In a famous Bee Gees song, “Staying Alive,” they sing, “I’m a lady’s man, no time to talk.” What a hilarious way of putting it! I’m a Department Chair, no time to talk. I’m an important CEO, no time to talk. I’m the savior of the world, no time to talk. I’m more important than you, no time to talk.
In that attitude, I’ve come to realize that I was chauvinistic. My priorities were so out of whack that they whacked me over the head. On my deathbed, I certainly would never want more emails to answer, more dean’s reports to fill out, or more budget requests to approve. I’d want time to talk. I’d want time to play. I’d want time to have fun.

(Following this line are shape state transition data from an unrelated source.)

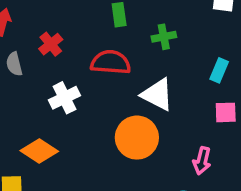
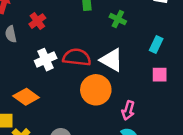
green cross: (164, 37) -> (118, 19), turned 35
red semicircle: (111, 62) -> (77, 57), moved
pink arrow: (202, 161) -> (128, 110), moved

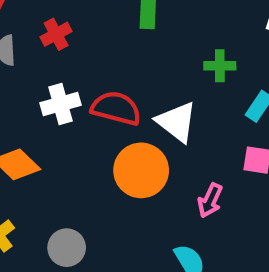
green cross: (118, 19) -> (220, 66), moved, turned -35
pink arrow: (128, 110) -> (210, 200), moved

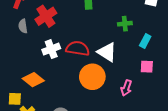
red cross: (56, 34) -> (46, 16), size x1.5

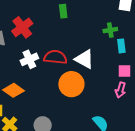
green cross: (125, 24) -> (110, 30), moved
cyan rectangle: (145, 41) -> (121, 46), turned -32
pink arrow: (126, 88) -> (120, 90), moved

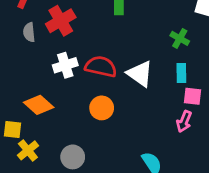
green cross: (110, 30) -> (180, 38), turned 32
cyan rectangle: (121, 46) -> (181, 73), moved
orange circle: (71, 84) -> (102, 108), moved, size x0.7

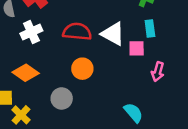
white cross: (65, 65) -> (31, 32), moved
pink square: (192, 96) -> (137, 48), moved
gray circle: (73, 157) -> (62, 98), moved

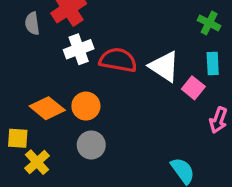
white cross: (31, 32) -> (79, 49), moved
pink square: (137, 48) -> (193, 88), turned 35
orange circle: (82, 69) -> (86, 106), moved

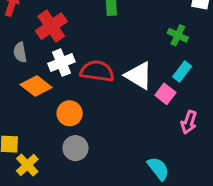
gray semicircle: (32, 23) -> (20, 52), moved
cyan rectangle: (213, 63) -> (182, 71), turned 42
orange diamond: (47, 108) -> (36, 86), moved

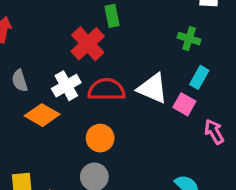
red cross: (51, 26) -> (88, 44), moved
orange circle: (70, 113) -> (100, 138), moved
pink arrow: (189, 122) -> (214, 132), turned 140

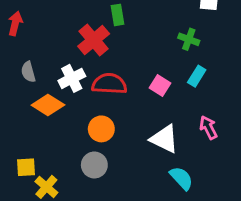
white triangle: (153, 88) -> (164, 139), moved
pink square: (184, 104) -> (160, 86), moved

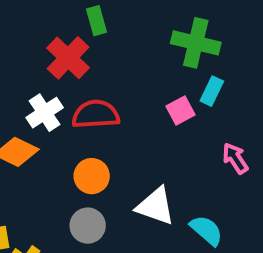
green cross: (189, 39) -> (196, 43), size x1.6
pink square: (160, 86) -> (180, 110), moved, turned 36
white triangle: (164, 139) -> (156, 206), moved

At the heart of the universe is fun. Fun is fundamental to what’s important in life, and we have turned that into a chauvinistic Bee Gees song, complete with strutting your stuff, and showing the world how “important” you are. A real lady’s man would put the fun back into the fundamental rudiments – play, communion, and love. To have no time to talk, we’ve diverged from the fundamentals. Time to bring back bonding. Time to bring back fun. Time to bring back the time to talk. Enough with the chauvinism.